Chronique de Nos Vies n°20 – COMME PAR ENCHANTEMENT
- mai 31, 2018
- by
- Mathilde Vermer
La semaine dernière, je tombe sur une étonnante série podcast France Culture, consacrée aux sorcières. Au-delà de l’image véhiculée par l’imaginaire collectif, l’émission dessine un portrait de celles qui ont été pourchassées et tuées au XVIème siècle. Qui étaient les sorcières ? Des magiciennes ? Des empoisonneuses ? Des prêtresses ? Que se cachait-il derrière les étiquettes qu’on leur collait sur le front ? Une historienne parle de femmes indépendantes, en retrait des communautés paysannes, qui détenaient des connaissances médicinales sur les plantes, qui aidaient les villageoises à accoucher, qui accompagnaient le départ des mourants, qui avaient accès à une compréhension spirituelle des lois du monde. Un autre universitaire les compare aux chamanes d’Amérique latine… J’écoute, intriguée, et sans vraiment savoir pourquoi, troublée.

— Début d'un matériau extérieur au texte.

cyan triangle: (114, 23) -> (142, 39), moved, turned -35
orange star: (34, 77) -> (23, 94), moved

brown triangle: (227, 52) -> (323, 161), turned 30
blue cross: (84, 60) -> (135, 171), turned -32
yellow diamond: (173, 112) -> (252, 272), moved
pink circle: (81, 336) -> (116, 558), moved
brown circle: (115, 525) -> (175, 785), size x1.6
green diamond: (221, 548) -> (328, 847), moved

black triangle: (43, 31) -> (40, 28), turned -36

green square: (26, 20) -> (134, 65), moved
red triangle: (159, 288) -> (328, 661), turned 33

Quelques jours plus tard, voilà que je discute avec Solange, la cinquantaine virevoltante, lunettes colorées, sourire contagieux. La conversation porte sur un livre qu’elle est en train d’écrire, un manuel pour que les gens puissent créer des cérémonies, à des moments où ils souhaitent marquer le franchissement d’une étape, par exemple, pour un départ en retraite, pour un anniversaire important, pour fêter l’arrivée d’un enfant. L’idée, par le geste symbolique, est de poser des intentions, accompagner des rêves, en nourrissant à la fois l’ancrage et la patience, car chaque transition, comme la graine qui prend le temps de germer et de grandir, exige maturation.

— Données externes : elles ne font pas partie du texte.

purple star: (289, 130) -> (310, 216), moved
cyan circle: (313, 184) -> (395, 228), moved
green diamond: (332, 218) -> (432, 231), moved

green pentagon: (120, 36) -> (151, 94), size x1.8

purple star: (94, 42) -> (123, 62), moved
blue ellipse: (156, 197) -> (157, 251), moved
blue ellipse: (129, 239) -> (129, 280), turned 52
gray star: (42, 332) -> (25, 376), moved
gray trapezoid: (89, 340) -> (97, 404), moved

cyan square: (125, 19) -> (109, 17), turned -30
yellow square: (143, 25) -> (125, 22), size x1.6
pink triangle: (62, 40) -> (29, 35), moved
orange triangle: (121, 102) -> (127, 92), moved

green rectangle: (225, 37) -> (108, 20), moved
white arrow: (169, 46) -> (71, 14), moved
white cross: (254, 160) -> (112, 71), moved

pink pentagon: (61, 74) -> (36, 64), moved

Le livre suscite immédiatement ma curiosité. J’interroge Solange sur son métier. Elle sourit, amusée, me répond qu’elle est célébrante, que la majeure partie de son travail est de célébrer des mariages. Elle explique : à l’heure où les religions occupent une place plus limitée dans la vie des individus, reste une quête inassouvie de sens. Au moment où deux êtres s’unissent, le besoin de solennité est souvent éprouvé. Les demandes se veulent laïques, pour toucher le plus grand nombre, pour construire un rite qui leur ressemble, loin des dogmes. Solange est à l’écoute, elle aime bâtir une célébration sur-mesure, qui va résonner dans les inconscients, qui va réunir autour d’une émotion, qui va trouver son rythme et sa couleur dans le tourbillon festif d’une noce.

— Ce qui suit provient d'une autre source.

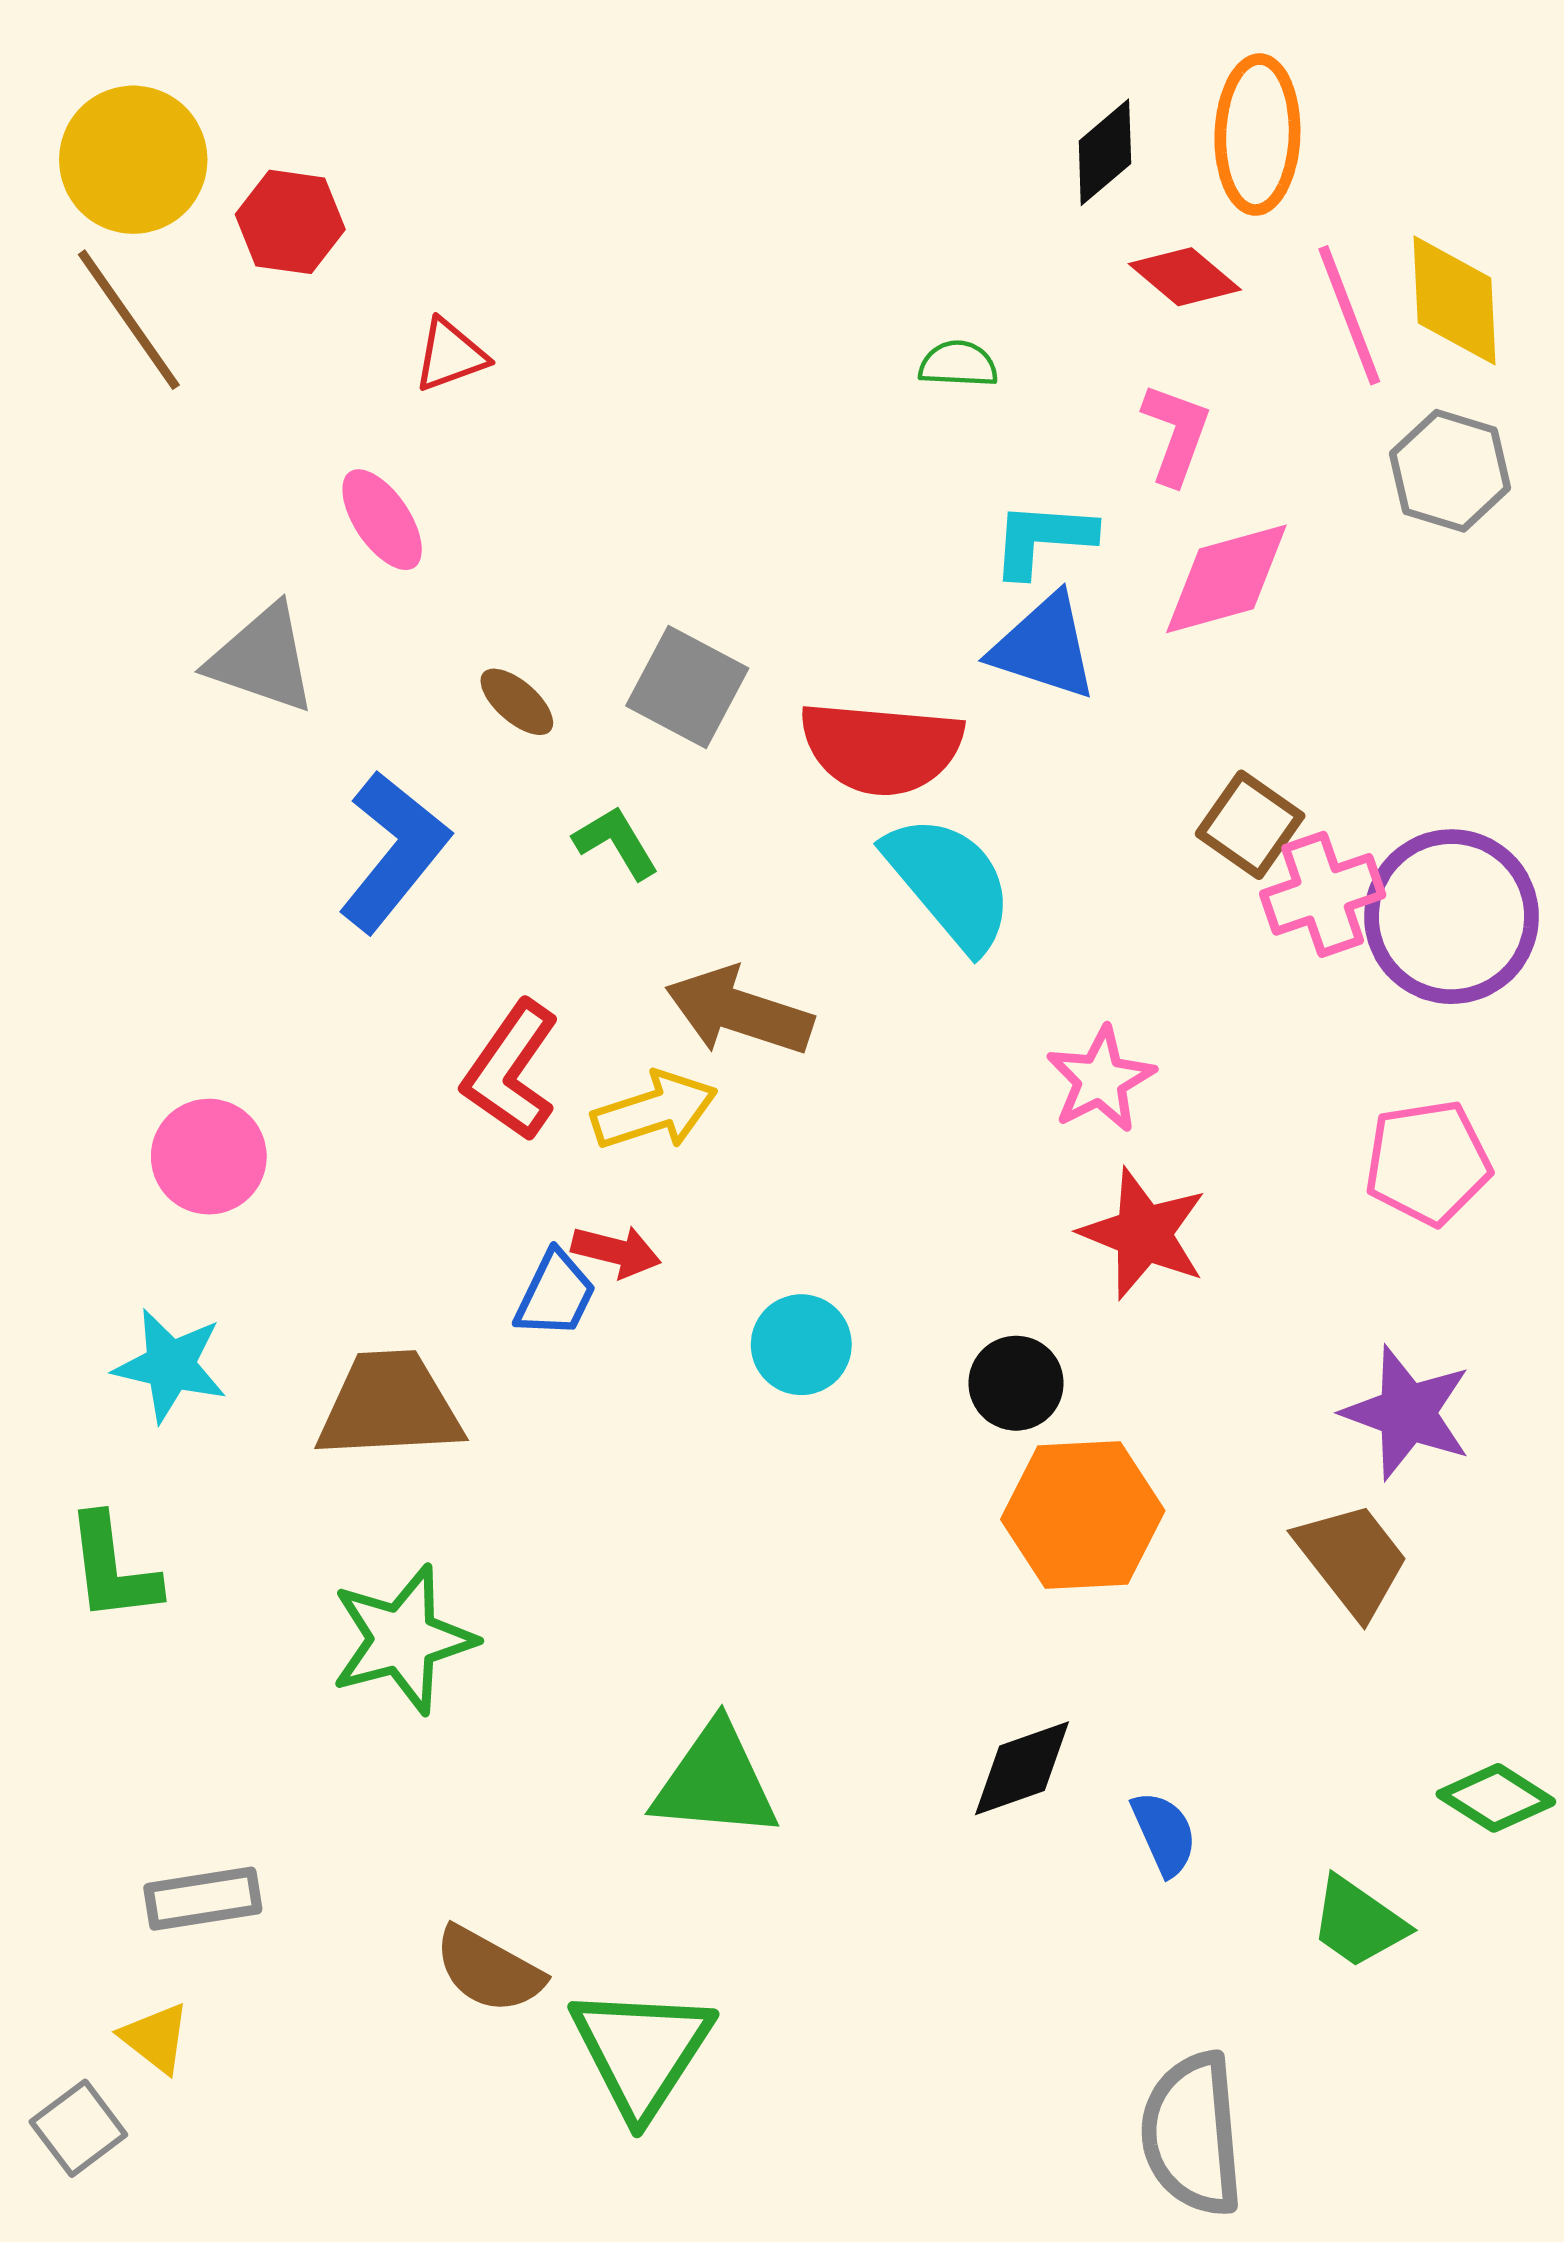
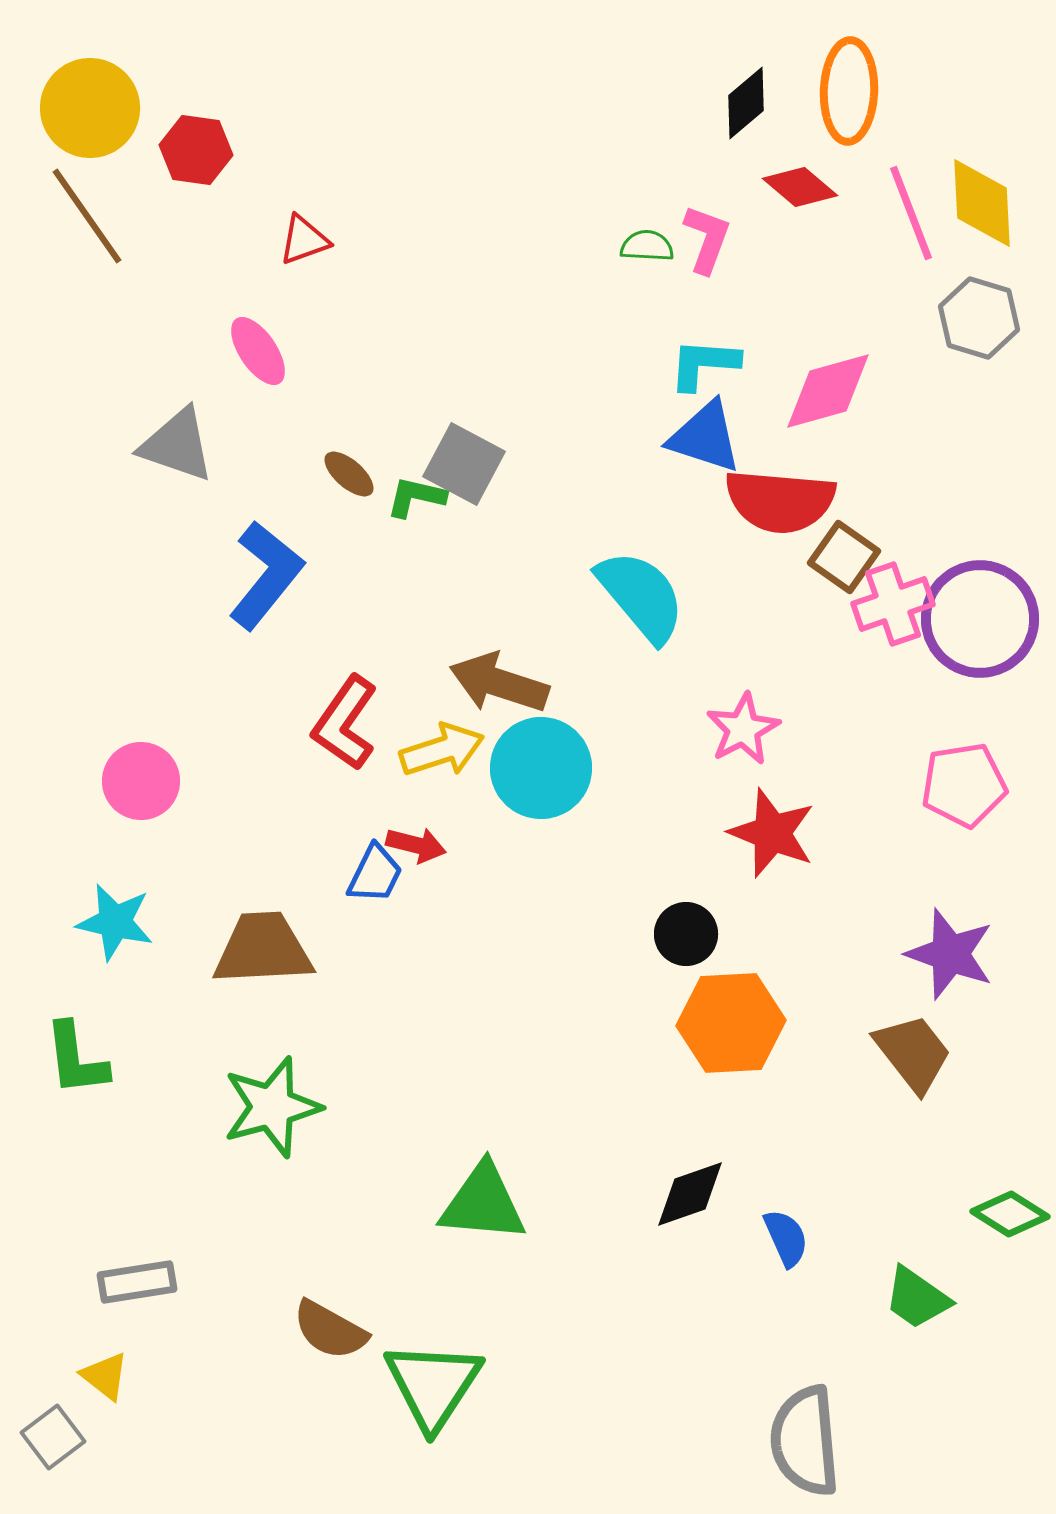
pink L-shape: (1176, 434) -> (707, 239), moved
red semicircle: (881, 748) -> (780, 501), moved
green L-shape: (616, 843) -> (416, 497), moved, turned -46
cyan circle: (801, 1345) -> (541, 768), moved, size x1.5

Ainsi, certains veulent échanger des anneaux, d’autres veulent mélanger du sable, d’autres encore apportent l’eau de leur rivière qu’ils verseront dans un grand vase. Parfois, le geste est plus spectaculaire : envol de ballons, marche sur des pétales de rose, multitude de bougies allumées. Chaque couple choisit un geste symbolique : Solange raconte de quelle tradition vient le geste, ce qu’il signifie, comment il peut être effectué au cours de la cérémonie. Par son savoir anthropologique, elle guide les futurs mariés pour qu’ils imaginent ensemble une célébration qui leur ressemble, avec une dose de profondeur, une dose de beauté, une dose de poésie.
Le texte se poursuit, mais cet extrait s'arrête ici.